■ **Required work**:
Transcribe exactly the line containing "Click here to" and every line after it, through the end of the records below.

Data for this task below:

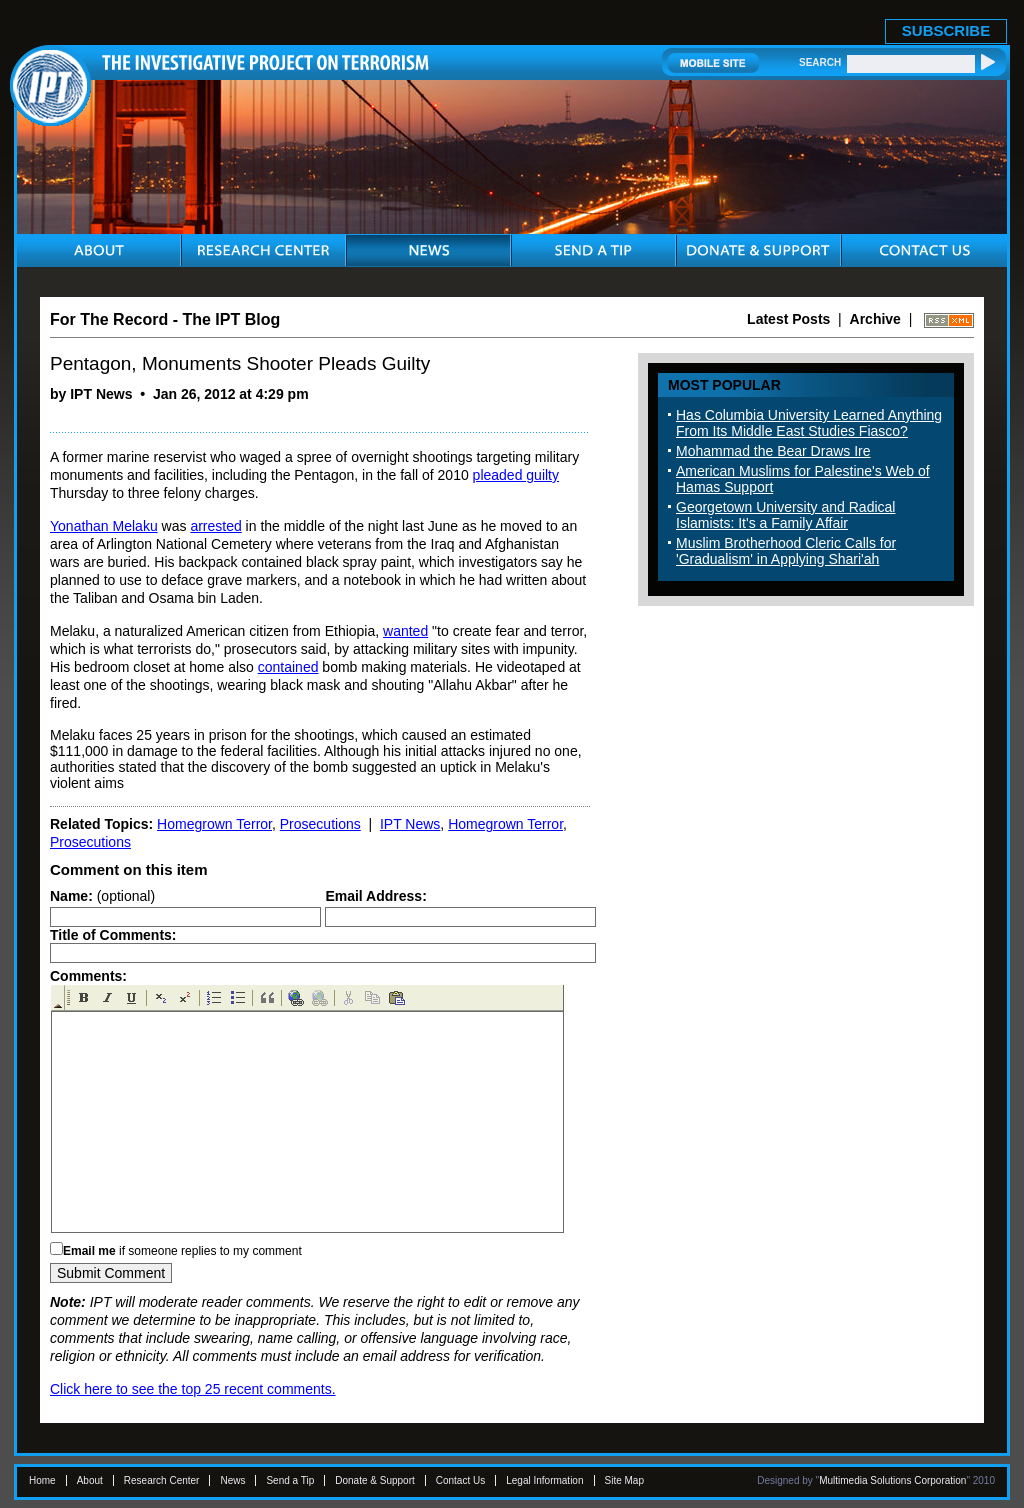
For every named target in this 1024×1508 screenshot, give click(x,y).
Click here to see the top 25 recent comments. (193, 1389)
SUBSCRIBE (946, 30)
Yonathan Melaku (104, 526)
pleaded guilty (516, 475)
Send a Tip (290, 1480)
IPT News (410, 824)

End of Data for this task.

■ **Answer section**:
Click here to see the top 25 recent comments. (193, 1389)
SUBSCRIBE (946, 30)
Yonathan Melaku (104, 526)
pleaded guilty (516, 475)
Send a Tip (290, 1480)
IPT News (410, 824)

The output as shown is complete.